I think this sounds like an excuse to breed an ugly dog! 

My Sabrina is a cute, stylish, typey breed Champion yet she got her Open Obedience title with all 1st place finishes (scores in the mid 190s). Given her work ethic, I truly believe that she would have been an OTCH dog if she had lived with someone else.

You have to balance the whole picture... don't breed an ugly, poorly put together dog just because they have a UD and don't breed a psycho, nut job just because they have a pretty head.


----------



## KPoos (Aug 29, 2009)

I think what the author is saying is that you can't have it all. You have to give up a quality in something in order to have what's most important to you. Being that there is no perfect dog out there no matter how hard people try to make one.


----------



## Harley_chik (Nov 7, 2008)

I disagree w/ it completely. They aren't "incompatable." I've met show dogs that have good temperments. It may be harder to produce the total package, but who said breeding is supposed to be easy? Conformation isn't just about pretty show dogs, it's about preserving the breed. And a poorly put together dog w/ bad movement is probably more likely to have orthepedic problems. Honestly that sounds like a statement made by someone who is making excuses for not showing themselves or is alltogether anti-breeding/anti-purebred.


----------



## thestars (May 2, 2009)

Did you get it from this? URL http://www.poodlehistory.org/PSHOW.HTM
"For a coherent (very rare: many otherwise lucid people are rendered incohate by the subject!) criticism of breeding dogs "for" conformation exhibition, see: Konrad Lorenz, Man Meets Dog (NY: Kodansha, 1994; first published in German in 1953, first American edition 1955), ch. 9, pp. 92-98, "An Appeal to Dog Breeders" which develops the thesis that it "is a sad but undeniable fact that breeding to a strict standard of physical points is incompatible with breeding for mental qualities..." After dryly observing that he doesn't know a single intellectual man who looks like Adonis, the author states that it is possible for breeders to compromise in choice of physical and mental properties, but conformation competition inevitably involves the danger of exaggeration "of all those points which characterize a breed...." a statement with which Poodle-fanciers must fervently agree. While you have this wonderful book in your hands, see pp. 141-3 for references to the Poodle, "rightly famed for his sagacity" and "extraordinary 'humanness.'"


----------



## thestars (May 2, 2009)

As it states in Breed type "Unfortunately, type and (especially) style are vulnerable to fashion." Take a look at the poodle on the front cover of Poodle Variety's Stud issue. It has NO front!!! This is a very unstructurely sound dog, it would have problems with weaving polls because it has no chest.
Also stated in this article; "...these days, many Poodles which are successful in the breed ring do not adhere to the breed standard in a matter essential to soundness: they are "too straight in front"; judges' eyes have become so acclimatized to this great fault that it has become part of the style they're looking for." This is a shame that we have made an unstructurely sound dog just to get the "poodle-ly" quality.


----------



## KPoos (Aug 29, 2009)

I got it from here. http://www.stonedance.ca/images/Showdogs-.pdf

I felt like this was a well thought out informative article. That part just stood out to me and I wanted to see what others thought about it.


----------



## wishpoo (Sep 12, 2009)

I have to say that it is possible absolutely  !!!

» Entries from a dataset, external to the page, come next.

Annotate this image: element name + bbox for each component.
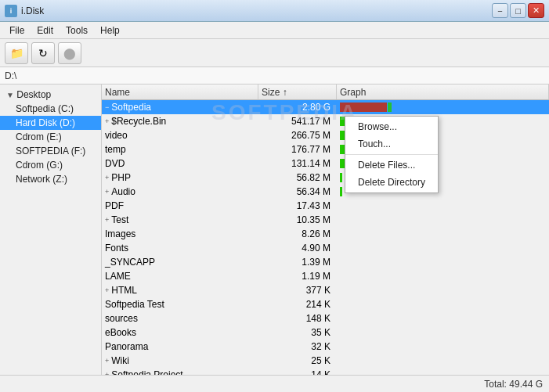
close-button[interactable]: ✕ [528,3,544,18]
file-name: Softpedia Project [111,369,182,376]
file-name-cell: Panorama [102,341,258,352]
table-row[interactable]: temp176.77 M [102,142,549,156]
file-size-cell: 214 K [258,299,337,310]
expand-icon: − [105,103,109,111]
table-row[interactable]: video266.75 M [102,128,549,142]
file-name-cell: +Test [102,214,258,225]
path-label: D:\ [5,70,16,81]
file-name-cell: sources [102,313,258,324]
toolbar: 📁 ↻ ⬤ [0,39,549,67]
context-menu-delete-dir[interactable]: Delete Directory [345,174,438,191]
table-row[interactable]: PDF17.43 M [102,199,549,213]
file-name-cell: PDF [102,200,258,211]
file-name: Panorama [105,341,148,352]
file-size-cell: 148 K [258,313,337,324]
file-name: $Recycle.Bin [111,116,166,127]
col-header-graph[interactable]: Graph [337,85,549,99]
file-name-cell: +$Recycle.Bin [102,116,258,127]
stop-button[interactable]: ⬤ [58,42,81,64]
table-row[interactable]: −Softpedia2.80 G [102,100,549,114]
menu-edit[interactable]: Edit [31,23,60,38]
table-row[interactable]: _SYNCAPP1.39 M [102,255,549,269]
file-size-cell: 1.39 M [258,257,337,268]
file-name-cell: temp [102,144,258,155]
status-bar: Total: 49.44 G [0,375,549,392]
file-size-cell: 541.17 M [258,116,337,127]
table-row[interactable]: LAME1.19 M [102,269,549,283]
file-name-cell: +Wiki [102,355,258,366]
file-name-cell: +Softpedia Project [102,369,258,376]
file-list-header: Name Size ↑ Graph [102,85,549,100]
sidebar-item-network-z[interactable]: Network (Z:) [0,172,101,186]
table-row[interactable]: +Test10.35 M [102,213,549,227]
file-graph-cell [337,102,549,112]
file-name: DVD [105,158,125,169]
context-menu-delete-files[interactable]: Delete Files... [345,156,438,174]
table-row[interactable]: +Wiki25 K [102,354,549,368]
expand-icon: + [105,357,109,365]
graph-bar-green [388,102,392,112]
file-size-cell: 14 K [258,369,337,376]
sidebar-item-desktop[interactable]: ▼ Desktop [0,88,101,102]
col-header-name[interactable]: Name [102,85,258,99]
table-row[interactable]: eBooks35 K [102,325,549,340]
file-name-cell: LAME [102,271,258,282]
table-row[interactable]: +HTML377 K [102,283,549,297]
menu-help[interactable]: Help [94,23,126,38]
table-row[interactable]: Softpedia Test214 K [102,297,549,311]
file-size-cell: 2.80 G [258,102,337,113]
table-row[interactable]: Fonts4.90 M [102,241,549,255]
file-name-cell: Softpedia Test [102,299,258,310]
table-row[interactable]: +PHP56.82 M [102,171,549,185]
app-icon: i [5,5,17,17]
file-name-cell: DVD [102,158,258,169]
context-menu-browse[interactable]: Browse... [345,118,438,135]
file-name: Softpedia [111,102,151,113]
maximize-button[interactable]: □ [510,3,526,18]
sidebar-item-softpedia-f[interactable]: SOFTPEDIA (F:) [0,144,101,158]
file-name: PDF [105,200,124,211]
file-name: video [105,130,128,141]
file-size-cell: 131.14 M [258,158,337,169]
status-label: Total: [484,379,507,390]
file-size-cell: 1.19 M [258,271,337,282]
open-folder-button[interactable]: 📁 [5,42,28,64]
table-row[interactable]: Images8.26 M [102,227,549,241]
table-row[interactable]: +Audio56.34 M [102,185,549,199]
table-row[interactable]: Panorama32 K [102,340,549,354]
title-bar: i i.Disk − □ ✕ [0,0,549,22]
file-size-cell: 377 K [258,285,337,296]
file-name-cell: +PHP [102,172,258,183]
sidebar-item-cdrom-g[interactable]: Cdrom (G:) [0,158,101,172]
file-size-cell: 25 K [258,355,337,366]
expand-icon: + [105,286,109,294]
file-name: sources [105,313,138,324]
refresh-button[interactable]: ↻ [31,42,55,64]
table-row[interactable]: +$Recycle.Bin541.17 M [102,114,549,128]
sidebar-item-softpedia-c[interactable]: Softpedia (C:) [0,102,101,116]
file-size-cell: 4.90 M [258,243,337,254]
file-name: HTML [111,285,137,296]
file-size-cell: 35 K [258,327,337,338]
file-name: Fonts [105,243,128,254]
sidebar-item-harddisk-d[interactable]: Hard Disk (D:) [0,116,101,130]
file-name-cell: −Softpedia [102,102,258,113]
table-row[interactable]: +Softpedia Project14 K [102,368,549,375]
file-name-cell: eBooks [102,327,258,338]
file-name: eBooks [105,327,136,338]
menu-tools[interactable]: Tools [60,23,94,38]
sidebar-item-cdrom-e[interactable]: Cdrom (E:) [0,130,101,144]
context-menu-touch[interactable]: Touch... [345,135,438,153]
graph-bar-green [340,173,342,182]
minimize-button[interactable]: − [492,3,508,18]
file-rows-container: −Softpedia2.80 G+$Recycle.Bin541.17 Mvid… [102,100,549,375]
table-row[interactable]: DVD131.14 M [102,156,549,171]
menu-file[interactable]: File [3,23,31,38]
col-header-size[interactable]: Size ↑ [258,85,337,99]
table-row[interactable]: sources148 K [102,311,549,325]
file-name-cell: +Audio [102,186,258,197]
context-menu: Browse... Touch... Delete Files... Delet… [345,116,439,193]
file-size-cell: 266.75 M [258,130,337,141]
file-list-scroll[interactable]: −Softpedia2.80 G+$Recycle.Bin541.17 Mvid… [102,100,549,375]
file-name: PHP [111,172,131,183]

I have met Ch poodles that were "complete package" 100 % !!!! And I think that they were than even superior in temperament to a "regular great temperament poodle" since their life was not actually easy - show dogs have to put up with a LOT on the road and during endless grooming sessions and also sometimes living with handlers and sometime different handlers and so on. 

When I see retired Ch with fantastic temperament I have than special admiration for that dog !!!

Unfortunately - some breeders really do get "star-struck" and put temperament in the second plane, BUT, it always hunts them back at the end and they HAVE to take care of it or they would end up with pretty dog that is impossible to show due to major temperamental flows !!!! There is nothing worse for a breeder than investing huge amount of money into a puppy that acts crazy in the ring :fish: or is terribly shy or aggressive , and than even if finished nobody wants to breed to that dog ! 

So, at the end, it does balance itself out , I think....

I can speak only from my personal experience, of course ...


----------



## Moxie (Jan 25, 2010)

*Temerament*



*tina* said:


> I think if the dog is of sound body they are more likely to be of sound mind. Of course, I've never bred dogs, and probably never plan on it, but isn't temperament/mental quality just as important in the standard as the physical aspect?


YES!!I feel personally temperament is one of the MOST important,along with Health and Conformation. What good is the most beautiful correct dog in the world when it is a nightmare to live with. All 3 components go together,for when you loose one you loose the soundness of your dog. Moxie


----------



## bigredpoodle (Sep 13, 2009)

thestars said:


> As it states in Breed type "Unfortunately, type and (especially) style are vulnerable to fashion." Take a look at the poodle on the front cover of Poodle Variety's Stud issue. It has NO front!!! This is a very unstructurely sound dog, it would have problems with weaving polls because it has no chest.
> Also stated in this article; "...these days, many Poodles which are successful in the breed ring do not adhere to the breed standard in a matter essential to soundness: they are "too straight in front"; judges' eyes have become so acclimatized to this great fault that it has become part of the style they're looking for." This is a shame that we have made an unstructurely sound dog just to get the "poodle-ly" quality.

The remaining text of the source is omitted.